** What this task involves **
When a line of the entries contains "melihat", please list that line.

========================================

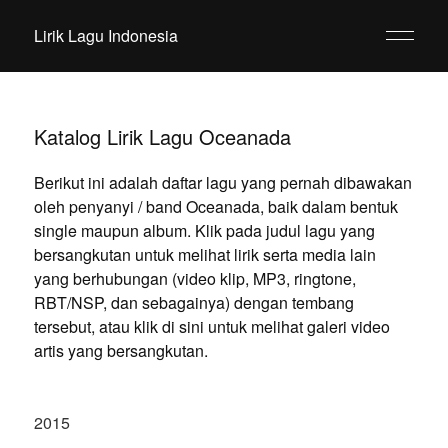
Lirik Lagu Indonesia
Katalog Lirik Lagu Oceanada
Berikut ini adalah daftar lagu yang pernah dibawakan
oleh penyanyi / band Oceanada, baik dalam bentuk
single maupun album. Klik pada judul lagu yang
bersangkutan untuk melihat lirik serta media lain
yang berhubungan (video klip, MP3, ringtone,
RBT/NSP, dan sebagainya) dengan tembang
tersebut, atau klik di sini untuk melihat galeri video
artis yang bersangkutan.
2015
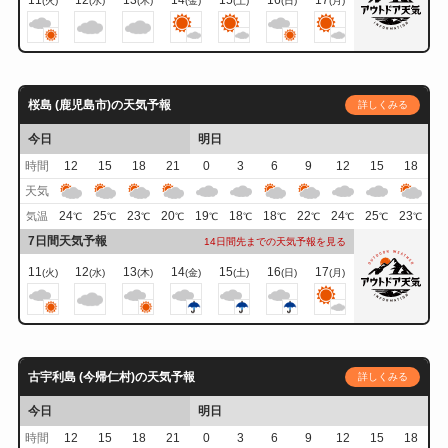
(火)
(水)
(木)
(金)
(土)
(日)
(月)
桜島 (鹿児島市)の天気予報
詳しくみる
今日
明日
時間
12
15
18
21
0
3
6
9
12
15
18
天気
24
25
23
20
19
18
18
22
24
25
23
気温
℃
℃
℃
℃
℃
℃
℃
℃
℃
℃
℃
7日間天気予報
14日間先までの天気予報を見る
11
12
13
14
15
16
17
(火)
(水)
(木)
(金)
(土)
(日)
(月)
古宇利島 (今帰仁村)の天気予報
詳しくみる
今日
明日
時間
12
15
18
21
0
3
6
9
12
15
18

========================================

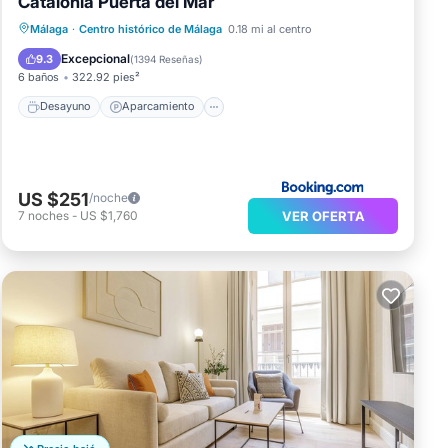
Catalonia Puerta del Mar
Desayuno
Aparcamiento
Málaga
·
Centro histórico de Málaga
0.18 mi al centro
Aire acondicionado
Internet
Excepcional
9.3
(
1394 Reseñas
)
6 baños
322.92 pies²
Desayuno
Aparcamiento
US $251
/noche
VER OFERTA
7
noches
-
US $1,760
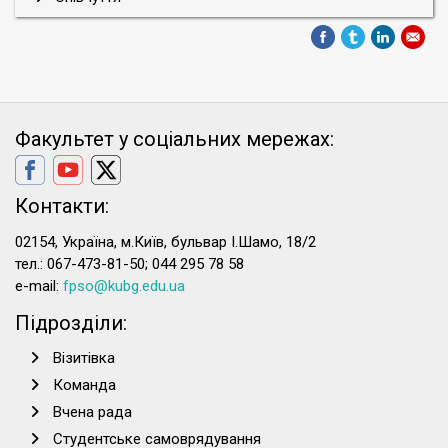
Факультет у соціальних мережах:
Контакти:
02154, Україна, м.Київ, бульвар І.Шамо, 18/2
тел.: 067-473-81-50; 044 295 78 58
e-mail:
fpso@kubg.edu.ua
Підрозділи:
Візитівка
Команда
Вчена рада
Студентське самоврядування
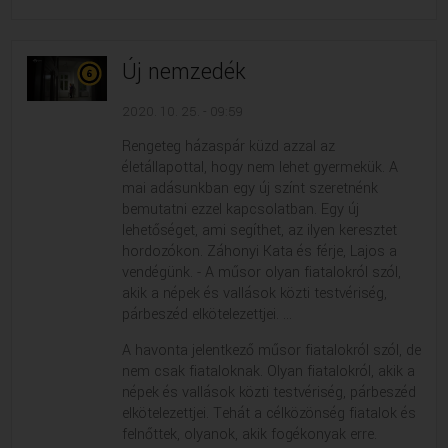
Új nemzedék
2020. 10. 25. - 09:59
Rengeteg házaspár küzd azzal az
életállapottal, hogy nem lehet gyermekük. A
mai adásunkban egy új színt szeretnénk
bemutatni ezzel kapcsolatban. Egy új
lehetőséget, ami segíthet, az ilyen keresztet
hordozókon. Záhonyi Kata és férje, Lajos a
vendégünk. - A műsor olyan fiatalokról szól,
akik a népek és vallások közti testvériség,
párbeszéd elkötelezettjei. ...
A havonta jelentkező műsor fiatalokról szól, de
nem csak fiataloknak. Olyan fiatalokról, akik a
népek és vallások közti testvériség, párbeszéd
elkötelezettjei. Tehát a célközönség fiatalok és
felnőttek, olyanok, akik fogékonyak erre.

========================================

** Your response **
bersangkutan untuk melihat lirik serta media lain
tersebut, atau klik di sini untuk melihat galeri video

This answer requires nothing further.